Die erzwungene Abgabe von Hunden wurde unter anderem von einer der ältesten Zeitungen Südkoreas, „Chosun Ilbo“, berichtet. Die Zeitung ist traditionell kritisch gegenüber dem Norden eingestellt. Ob und in welchem Umfang die Berichte zutreffen, ist unklar.

Neuer Kurs muss her

Sie zeigen jedoch, wie prekär die wirtschaftliche Abwärtsspirale ist – sie führte nun zum Eingeständnis, dass ein Kurswechsel nötig ist. Ein neuer Fünfjahresplan soll dieses Mal das Los des Landes in die richtigen Bahnen führen. Das Zentralkomitee beschloss am Mittwoch, den Plan bei einem neuen Parteikongress im nächsten Jänner vorzulegen. Auch soll dann eine neue Führungsriege des Zentralkomitees gewählt und „eine korrekte Linie des Kampfs und der strategischen und taktischen Politik“ dargelegt werden.

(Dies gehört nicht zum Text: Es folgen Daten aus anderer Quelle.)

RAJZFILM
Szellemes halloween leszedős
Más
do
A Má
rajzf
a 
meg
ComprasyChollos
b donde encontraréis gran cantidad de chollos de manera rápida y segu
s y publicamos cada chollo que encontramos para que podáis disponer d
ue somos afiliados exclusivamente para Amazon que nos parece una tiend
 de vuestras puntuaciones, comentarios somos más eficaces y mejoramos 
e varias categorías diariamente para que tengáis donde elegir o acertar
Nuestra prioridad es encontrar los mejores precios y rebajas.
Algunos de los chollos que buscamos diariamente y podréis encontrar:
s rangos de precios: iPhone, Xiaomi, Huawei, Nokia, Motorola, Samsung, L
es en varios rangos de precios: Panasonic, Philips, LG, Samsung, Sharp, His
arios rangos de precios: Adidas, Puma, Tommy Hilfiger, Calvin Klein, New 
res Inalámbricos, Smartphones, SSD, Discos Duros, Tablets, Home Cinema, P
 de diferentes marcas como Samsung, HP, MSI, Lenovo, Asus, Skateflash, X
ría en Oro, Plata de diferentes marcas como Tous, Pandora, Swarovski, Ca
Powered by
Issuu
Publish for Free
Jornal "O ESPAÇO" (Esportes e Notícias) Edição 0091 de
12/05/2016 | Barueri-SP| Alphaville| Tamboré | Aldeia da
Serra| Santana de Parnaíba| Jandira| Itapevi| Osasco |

Zudem gab Kim laut dem südkoreanischen Geheimdienst einen Teil seiner Machtbefugnisse an seine Schwester Kim Yo Jon ab. Sie soll nun für die Politik gegenüber Südkorea und den USA verantwortlich sein. Durch die Übertragung von Befugnissen solle Kim Jong Un Arbeitsstress abgenommen und „die Schuld für den Fall des politischen Scheiterns“ von ihm abgewendet werden, hieß es.